If a coach behaves unethically, whether by gossiping about players or displaying poor sportsmanship or condoning the use of performance-enhancing drugs, parents, Doyle says, must intervene. "It is your obligation to do so," he writes. "At any level, you may feel more comfortable going over the coach's head."

ACT OF FORGIVENESS

Doyle served as assistant men's basketball coach at Brown University from 1976 to 1978, then as head basketball coach at Trinity College from 1978 to 1981. He gave up coaching because his oldest child, Danny, now 36, is severely autistic and, at the time, Doyle and his wife needed to find an appropriate program for him.

Contemplating his next step, Doyle recalled trips to Europe and Cuba he had taken as a player or coach.

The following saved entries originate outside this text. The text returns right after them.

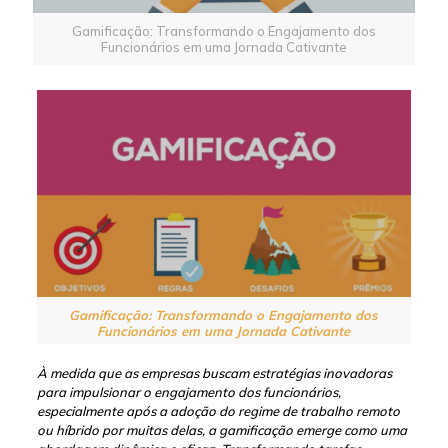
Gamificação: Transformando o Engajamento dos
Funcionários em uma Jornada Cativante
Gamificação: Transformando o Engajamento dos
Funcionários em uma Jornada Cativante
À medida que as empresas buscam estratégias inovadoras
para impulsionar o engajamento dos funcionários,
especialmente após a adoção do regime de trabalho remoto
ou híbrido por muitas delas, a gamificação emerge como uma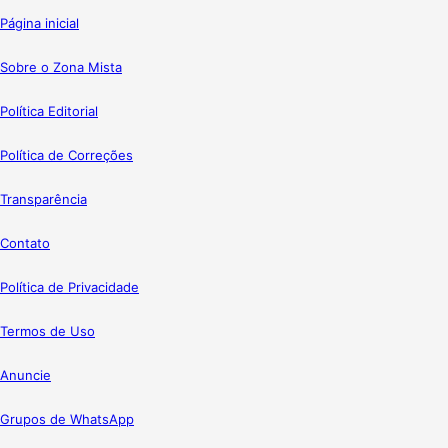
Página inicial
Sobre o Zona Mista
Política Editorial
Política de Correções
Transparência
Contato
Política de Privacidade
Termos de Uso
Anuncie
Grupos de WhatsApp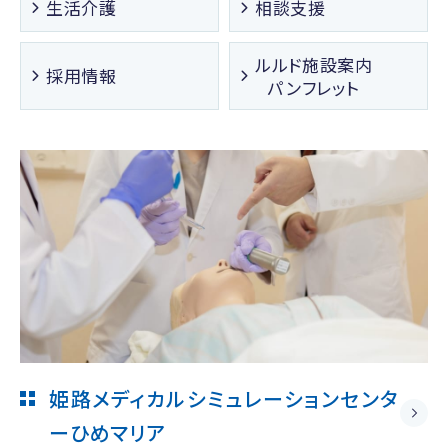
生活介護
相談支援
ルルド施設案内
採用情報
パンフレット
姫路メディカルシミュレーションセンタ
ー
ひめマリア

He earned a master's degree from Tufts University's Fletcher School of Law and Diplomacy and founded the Institute for International Sport.

In 2005, when Doyle was finishing the chapter on his philosophy of sports parenting, four teenagers, in a random act of violence, beat Doyle's son Matt unconscious as he left a gym in Chicago. Matt Doyle, now 34, was hospitalized for almost three months and still suffers from seizures. At the youths' sentencing, the Doyles, in an act of forgiveness, challenged the attackers to change their lives. They also learned that several, including one who expressed an interest in playing college football, had been involved in sports.

"Had one strong, firm and fair coach entered the lives of these four boys," Doyle writes, "and spread the unambiguous message of fair play, self-restraint, respect for others and commitment to non-violence, they might have spared Matt, our family and society from their act of savagery."